WARNING!

Reading this blog has made people want to kill themselves, so if you are easily depressed, perhaps you should find something more uplifting to do, like watch a Holocaust documentary or read a Cormac McCarthy novel.

Tuesday, August 22, 2006

22 Aug 8:00 AM

I cannot hear the bells from my room, which seems odd. Probably because I have two fans going. Next time I’ll get a room on the other side of the hall.

No sleep last night, but vivid dreams (yes, I realize that’s contradictory). I meant to write them down as I remembered them, but could not find the strength to get out of bed (read: lazy). The one I do remember was quite abstract – there were multi-colored soap bubbles, fragile worlds floating. Each one represented a person’s life; entire lifetimes filled each filmy sphere. Every now and then the bubbles would collide, trying to assimilate all that was within them into a new, larger sphere. Sometimes it worked and was beautiful. Sometimes the added weight caused the bubble to sink. And sometimes the bubbles simply bounced off one another and floated away. There seemed no rhyme or reason – you had to collide and take your chances.

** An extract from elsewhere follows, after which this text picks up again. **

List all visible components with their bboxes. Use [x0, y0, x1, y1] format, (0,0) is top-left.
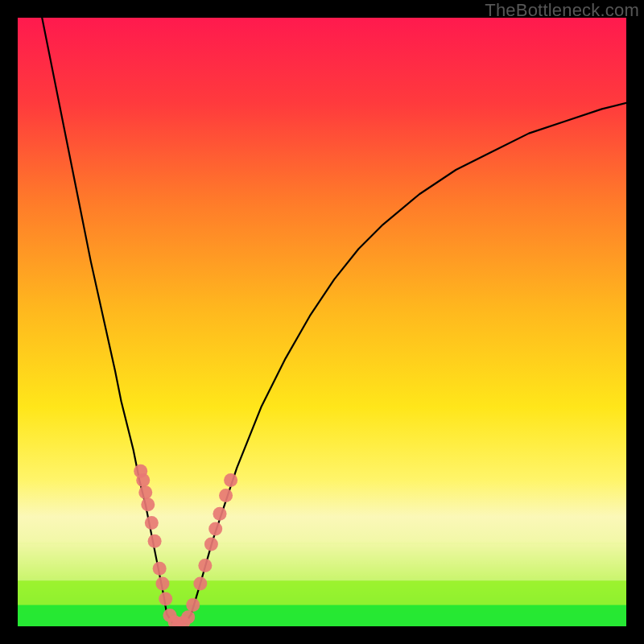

No doubt where my mind is.

Couple of thoughts – as I waited for the stars last night, I used the fading light to read the introduction to Merton’s Dialogues with Silence. For those not familiar, Gethsemani is where Merton lived, so I thought it appropriate to bring with me. One of the quotes struck a chord that has continued in prayers this morning:

The true contemplative, is not one who prepares his mind for a particular message that he wants or expects to hear, but is one who remains empty because he knows that he can never expect to anticipate the words that will transform his darkness into light. He does not even anticipate a special kind of transformation. He does not demand light instead of darkness. He waits on the Word of God in silence, and, when he is “answered,” it is not so much by a word that bursts into his silence, it is by his silence itself, suddenly, inexplicably revealing itself to him as a word of great power, full of the voice of God.

Then this morning at Lauds, we sang Psalm 38 and one of the verses why do we wait when God is all that we need?

“And now, Lord, what is there to wait for?
In you rests all my hope.”

We also read from Song of Songs, but that’s a discussion for another time….

I did come here with an agenda – what I wanted God to show me, to make clear. But I see now I need only to allow His silence to speak what He wants me to hear – now what I want me to hear. I still will lay those at His feet this week, but will open up to hear what else he might say to me.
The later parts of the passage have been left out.